● **Recorded data**:
★ ★ ★ ★

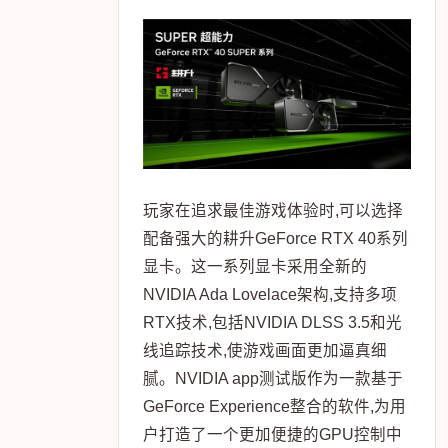
玩家在追求最佳游戏体验时,可以选择
配备强大的耕升GeForce RTX 40系列
显卡。这一系列显卡采用全新的
NVIDIA Ada Lovelace架构,支持多项
RTX技术,包括NVIDIA DLSS 3.5和光
线追踪技术,使游戏画面更加逼真细
腻。NVIDIA app测试版作为一款基于
GeForce Experience整合的软件,为用
户打造了一个更加便捷的GPU控制中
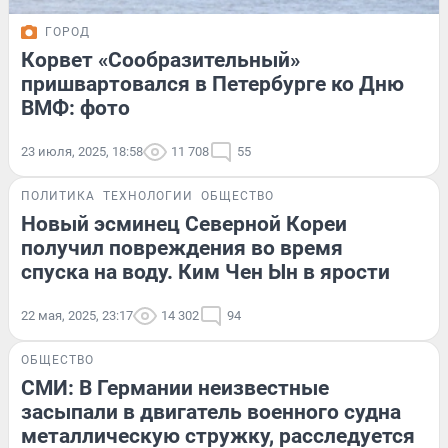
ГОРОД
Корвет «Сообразительный»
пришвартовался в Петербурге ко Дню
ВМФ: фото
23 июля, 2025, 18:58
11 708
55
ПОЛИТИКА
ТЕХНОЛОГИИ
ОБЩЕСТВО
Новый эсминец Северной Кореи
получил повреждения во время
спуска на воду. Ким Чен Ын в ярости
22 мая, 2025, 23:17
14 302
94
ОБЩЕСТВО
СМИ: В Германии неизвестные
засыпали в двигатель военного судна
металлическую стружку, расследуется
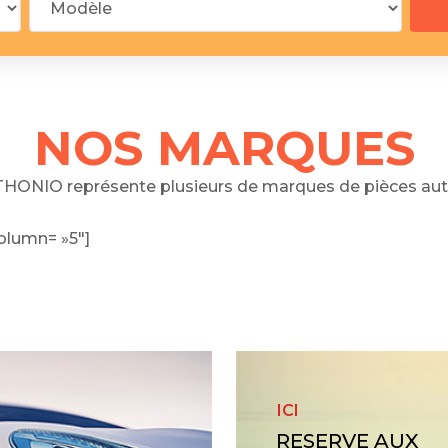
 segments
 soupape
Spi
brayage
stons
NOS MARQUES
hemises
culasse
HONIO représente plusieurs de marques de pièces aut
ur
olumn= »5″]
de joint
 ventilateur
 ventilateur
 eau
 essence
ICI
RESERVE AUX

★ ★ ★ ★

● **About this exercise**: An exact copy of the lines above, from the first through the line that holds "СМИ: В Германии неизвестные", is what is needed; leave the pictures out.

● **Problem solution**:
玩家在追求最佳游戏体验时,可以选择
配备强大的耕升GeForce RTX 40系列
显卡。这一系列显卡采用全新的
NVIDIA Ada Lovelace架构,支持多项
RTX技术,包括NVIDIA DLSS 3.5和光
线追踪技术,使游戏画面更加逼真细
腻。NVIDIA app测试版作为一款基于
GeForce Experience整合的软件,为用
户打造了一个更加便捷的GPU控制中
ГОРОД
Корвет «Сообразительный»
пришвартовался в Петербурге ко Дню
ВМФ: фото
23 июля, 2025, 18:58
11 708
55
ПОЛИТИКА
ТЕХНОЛОГИИ
ОБЩЕСТВО
Новый эсминец Северной Кореи
получил повреждения во время
спуска на воду. Ким Чен Ын в ярости
22 мая, 2025, 23:17
14 302
94
ОБЩЕСТВО
СМИ: В Германии неизвестные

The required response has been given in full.